В родной город Куликов приехал уже под вечер и в ожидании пригородной электрички бродил по перрону. Попался ему на глаза киоск, где продавали разные сувениры, и он подумал, что надо купить подарок Анюте и дочке. Он спросил у молоденькой продавщицы:
— Вы знаете, а у меня дочка родилась. Чего бы ей подарить?
Продавщица, хотя и молоденькая, но уже чем-то недовольная, равнодушно предложила:
— Возьмите вот это или это… — и выложила на прилавок пластмассовое кольцо с разноцветными гремучими шариками и пластмассового попугая.
Выбрал кольцо, чистенькое, нарядное; мелодичное постукивание камешков напоминало шум прибоя на морском побережье. А попугай устрашал фиолетово-зеленой расплывчатой окраской. Желая развеселить продавщицу, Куликов сказал:
— Таким попугаем только попугать можно, маленьких-то…

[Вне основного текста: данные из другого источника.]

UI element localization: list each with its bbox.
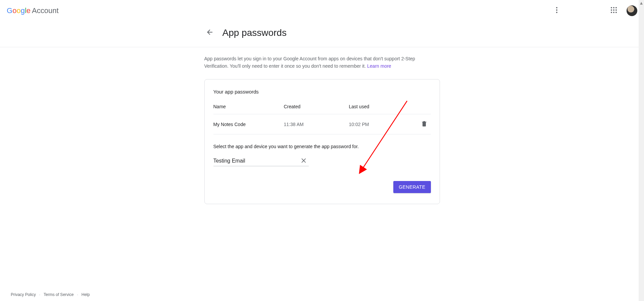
svg-point-6 — [611, 9, 612, 11]
learn-more-link[interactable]: Learn more — [367, 63, 391, 69]
svg-point-3 — [611, 7, 612, 8]
more-vert-icon — [553, 6, 561, 15]
account-avatar[interactable] — [627, 5, 637, 16]
arrow-back-icon — [206, 28, 214, 38]
row-created: 11:38 AM — [284, 122, 349, 127]
apps-grid-icon — [610, 6, 618, 15]
select-instructions: Select the app and device you want to ge… — [213, 144, 431, 149]
scrollbar[interactable]: ▴ — [639, 0, 644, 301]
page-title: App passwords — [222, 27, 287, 38]
svg-point-11 — [615, 12, 617, 13]
intro-text: App passwords let you sign in to your Go… — [204, 55, 440, 70]
google-account-logo[interactable]: Google Account — [7, 6, 59, 15]
topbar: Google Account — [0, 0, 644, 21]
footer: Privacy Policy · Terms of Service · Help — [0, 292, 100, 297]
table-row: My Notes Code 11:38 AM 10:02 PM — [213, 114, 431, 134]
more-options-button[interactable] — [550, 4, 563, 17]
col-lastused: Last used — [349, 104, 414, 109]
app-passwords-card: Your app passwords Name Created Last use… — [204, 79, 440, 204]
account-label: Account — [32, 6, 59, 15]
card-section-title: Your app passwords — [213, 89, 431, 95]
generate-button[interactable]: GENERATE — [393, 181, 431, 193]
privacy-link[interactable]: Privacy Policy — [11, 292, 36, 297]
custom-name-row — [213, 156, 431, 166]
svg-point-4 — [613, 7, 614, 8]
col-name: Name — [213, 104, 284, 109]
svg-point-10 — [613, 12, 614, 13]
row-lastused: 10:02 PM — [349, 122, 414, 127]
back-button[interactable] — [203, 26, 216, 40]
help-link[interactable]: Help — [82, 292, 90, 297]
clear-input-button[interactable] — [300, 157, 308, 165]
close-icon — [301, 157, 307, 165]
custom-name-input[interactable] — [213, 156, 309, 166]
col-created: Created — [284, 104, 349, 109]
google-apps-button[interactable] — [607, 4, 621, 17]
delete-button[interactable] — [421, 120, 431, 128]
card-actions: GENERATE — [213, 181, 431, 193]
row-name: My Notes Code — [213, 122, 284, 127]
content-column: App passwords let you sign in to your Go… — [204, 47, 440, 204]
trash-icon — [421, 123, 428, 128]
table-header: Name Created Last used — [213, 104, 431, 114]
svg-point-8 — [615, 9, 617, 11]
svg-point-1 — [556, 9, 557, 11]
page-title-row: App passwords — [204, 21, 440, 47]
svg-point-0 — [556, 7, 557, 8]
svg-point-9 — [611, 12, 612, 13]
scrollbar-up-icon: ▴ — [639, 0, 644, 5]
svg-point-7 — [613, 9, 614, 11]
svg-point-5 — [615, 7, 617, 8]
terms-link[interactable]: Terms of Service — [44, 292, 73, 297]
svg-point-2 — [556, 12, 557, 13]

Даже не улыбнулась. И не обиделась. Проговорила равнодушно:
— Чего они, маленькие-то, понимают…
«И ты тоже», — подумал Куликов, но ничего не сказал. У него было хорошее встревоженное настроение. Он был уверен, что Анюта все ему простит, она чистый, прямой человек, все ему прямо выскажет и простит. В электричке сидел и, глядя в темное запотевшее окно, улыбался. В черном окне он не видел своего лица, а только одну свою улыбку, летящую в темноте через разноцветные огни, через темные деревья и дома с освещенными окнами…
У Анюты он никогда не бывал, но знал ее дом и поэтому сразу туда и пошел. По пустынным улицам шлялся шалый ветер, стучал ставнями, заламывал мокрые ветки деревьев и кустов. Накинулся он и на Куликова, ловчил сорвать с него шляпу, но не смог.
— Давай, давай, — посмеивался Куликов, шагая по раскисшей земле, по мелким, рябым от ветра и дождя лужам, и все это ему очень нравилось, потому что соответствовало его тревожно-веселому настроению.